Vaak is AI negatief in het nieuws, maar er zijn ook veel mooie toepassingen, of hele praktische. Ik denk dat we over een paar jaar allemaal een personal assistant hebben die zijn “baas” door en door kent en hem of haar taken uit handen geeft, adviseert over voeding, sport, slaap, maar ook over je belastingen, je carrière en misschien zelfs je relatie. De taalbarrière zal verdwijnen. Oude geschriften waarop geleerden zich hebben stukgebeten kunnen nu ineens worden ontcijferd en in de medische wetenschap kunnen AI modellen straks foutloos kankercellen herkennen. Dat zijn fantastische ontwikkelingen die alleen maar sneller en efficienter worden.

Maar goed, ik dwaal af….Ik ben dus bezig met een idee voor een verhaal over AI maar ga er nog niet teveel over zeggen. Het moet in ieder geval een verhaal worden waarin ook de mooie kanten van AI worden belicht. Want of het je nu boeit of niet: AI gaat nooit meer weg dus kun je maar beter focussen op de positieve toepassingen.

Voor Kluitman heb jij de novelle ‘Deepfake’ geschreven, hoe was het om voor young adults te schrijven?

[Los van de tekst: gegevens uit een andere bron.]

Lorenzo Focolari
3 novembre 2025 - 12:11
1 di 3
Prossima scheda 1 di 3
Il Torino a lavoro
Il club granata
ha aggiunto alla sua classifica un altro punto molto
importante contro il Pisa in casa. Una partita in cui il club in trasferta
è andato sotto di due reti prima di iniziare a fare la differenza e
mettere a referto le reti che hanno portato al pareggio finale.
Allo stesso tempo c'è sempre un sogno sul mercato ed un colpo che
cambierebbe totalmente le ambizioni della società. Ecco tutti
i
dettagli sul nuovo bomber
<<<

Dat was eerlijk gezegd moeilijker dan ik dacht. Je moet je goed inleven in de doelgroep en dat betekent onder andere dat je de taal van pubers leert kennen. In het begin waren mijn dialogen veel te keurig en formeel. Je kunt in een YA gerust woorden gebruiken als kutwijf, eikel of fuck you, maar daar moest ik erg aan wennen. Pas toen ik dat soort uitdrukkingen wél ging gebruiken, en wat losser en bondiger ging formuleren kwamen het verhaal en de personages tot leven.

Verder ging het om een boek in de novelle reeks van Kluitman, wat betekende dat de limiet 20.000 woorden is. En zoals ik vaker heb gemerkt: het schrijven van een kort verhaal is moeilijker dan een dik boek. Je hebt veel minder ruimte om personages te beschrijven, de mensen die je boek bevolken moet je eigenlijk in drie zinnen neer kunnen zetten.

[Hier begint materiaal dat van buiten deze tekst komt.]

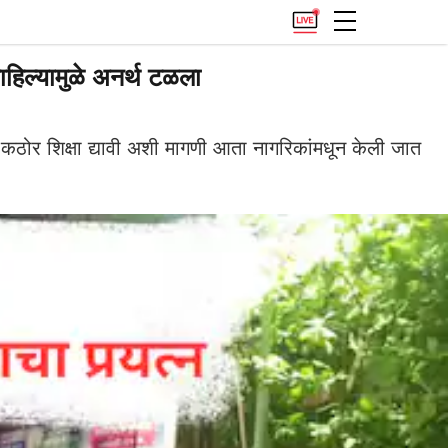
पाहिल्यामुळे अनर्थ टळला
ठोर शिक्षा द्यावी अशी मागणी आता नागरिकांमधून केली जात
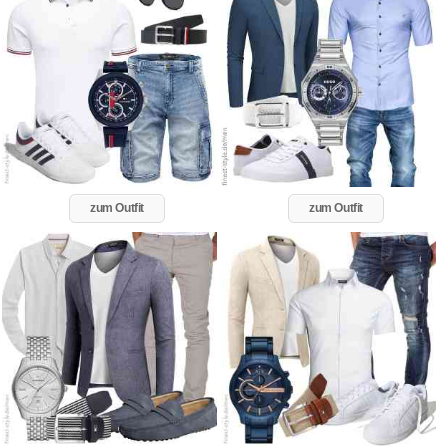
zum Outfit
zum Outfit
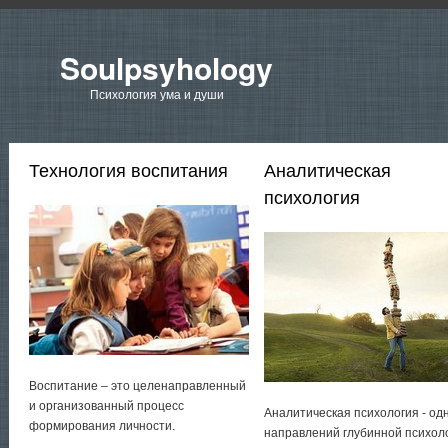
Soulpsyhology
Психология ума и души
Технология воспитания
Аналитическая
психология
Воспитание – это целенаправленный
и организованный процесс
Аналитическая психология - од
формирования личности.
направлений глубинной психол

Maar gelukkig had ik goede redacteurs en ik ben erg tevreden met het resultaat. Het boek is positief ontvangen en het is ook populair: het is zelfs enige tijd uitverkocht geweest. Veel scholen hebben het aangeschaft en lezen het soms klassikaal en ik ben ook al door leraren benaderd om over het boek te komen vertellen, wat ik natuurlijk graag doe.

Je hebt een druk leven, kom je zelf ook aan lezen toe en zo ja, wat lees je dan graag?

Tijdens het schrijfproces kom ik amper aan lezen toe, maar omdat ‘Deepfake’ in het najaar van 2023 is verschenen heb ik alweer heel wat boeken verslonden. Een greep uit wat ik de afgelopen weken heb gelezen: ‘Boy 7’ (YA) van Mirjam Mous, ‘Normale mensen’ van Sally Rooney, ‘Verraderlijk patroon’ (YA) van Marlen Visser, ”t Hooge Nest’ van Roxanne van Iperen, ‘De verdeelde Staten van Amerika’ van Charles Groenhuijsen. Momenteel ben ik halverwege ‘Don Quichot’ van Miguel de Cervantes want ik lees ook graag af en toe een klassieker.

Gek genoeg lees ik zelf weinig thrillers. Als als het aankomt op spanning dan vind ik het leuker om spanning te creëren dan om thrillers te lezen. Hoe dat komt? Ik denk dat er een kleine entertainer in mij huist die liever anderen vermaakt dan dat hij vermaakt wordt….

Van Max van Olden verscheen:

Max, veel dank voor je tijd en uitgebreide antwoorden op mijn vragen! Ik vond het onderwerp AI erg interessant.